A un flash de El Kilómetro. Fotos: Raúl Navarro González
Si a ojos de nuestros mapas este barrio posee un privilegio, es su posición. Desde él se ve Matanzas, sin que Matanzas lo vea. Es el equivalente a la gente que pasa desapercibida, pese al lado interesante que pueda tener por mostrar.
Así transcurren sus días, con discreción, en lo que canto sobre canto van poblándolo de viviendas. Poco a poco se va disimulando más, pero aún conserva ese aspecto de asentamiento pionero en desarrollo constante. Sus nativos son a la vez sus colonos, y se les ve el arraigo hasta en un simple saludo.
Mientras los escaladores del Everest generan aclamación y estadísticas cada vez que alcanzan la cima, día a día los habitantes de El Kilómetro llegan a sus casas sin nada de eso, tras haber subido la loma que los distancia de la baja Matanzas. Solo por sobrevivir a la ascensión lo merecerían, no digamos si a la faena se suma un sol castigador.
A pesar de lo vertical del acceso, aquí arriba la vida se distribuye en horizontal. No todas las fachadas lo exhiben con igual lujo, pero en la historia de cada casa hay tanto billete empleado, y tantas subidas con herramientas y materiales de albañilería, y lucha por que el agua llegue a las llaves, que el sacrificio parece común a las puertas del sector entero.
Ese suelo pedregoso, cuando no polvoriento o directamente enfangado, tiene récord de provocar tardanzas en el trabajo. Un amigo tenía que cambiarse el calzado casi siempre que salía de su casa en las mañanas, y perdía la guagua por no saber vadear los espacios secos y despejados. Hoy, cuando ya no vive allí alquilado, extraña el olor de esa tierra mojada.

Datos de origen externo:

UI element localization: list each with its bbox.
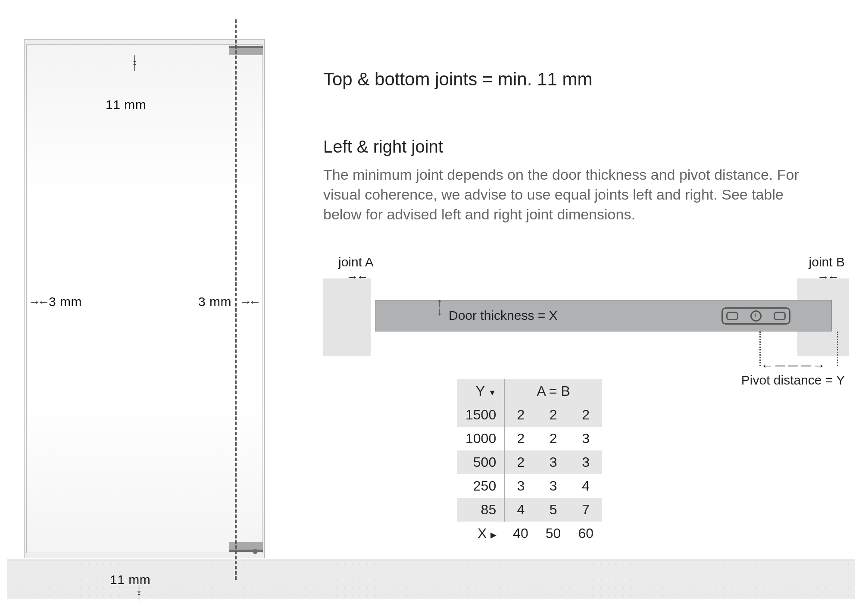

No es que vivir en El Kilómetro equivalga a conocerse y quererse en comunión masiva, ya que hay bastantes bifurcaciones y pobladores como en todas partes, pero sí a brindarse ayuda con la facilidad de un “Buenos días, vecina”, a la hospitalidad más desinteresada, a dejar a tu hijo correr y jugar con otros en un sitio que parece idóneo para eso.

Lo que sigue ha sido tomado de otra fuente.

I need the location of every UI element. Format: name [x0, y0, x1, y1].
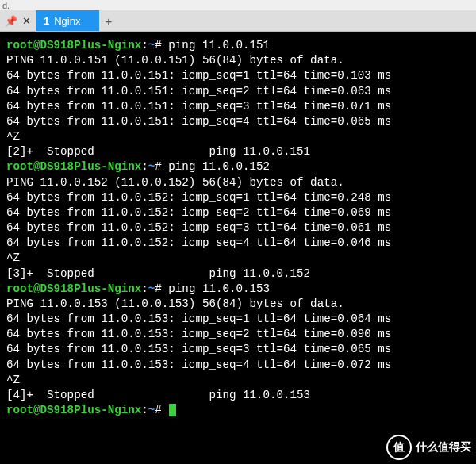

Sudar hasta lo imposible sin importar el camino que cojas, oler una caldosa dos o tres casas más allá, escuchar en esta esquina un toque de santos y en la otra una canción cristiana, batear duro y perder la pelota en la maleza, comerte un plato de almuerzo sentado en el portal de tu tío, temblar ante los chillidos de un puerco a punto de ser acuchillado, echar de menos algún día el impacto del sol de altura y el frío en las noches de enero… Todo eso te puede haber pasado si has vivido o visitado el lugar.
Aquí arriba no adoptas sentido de pertenencia. Él te adopta a ti.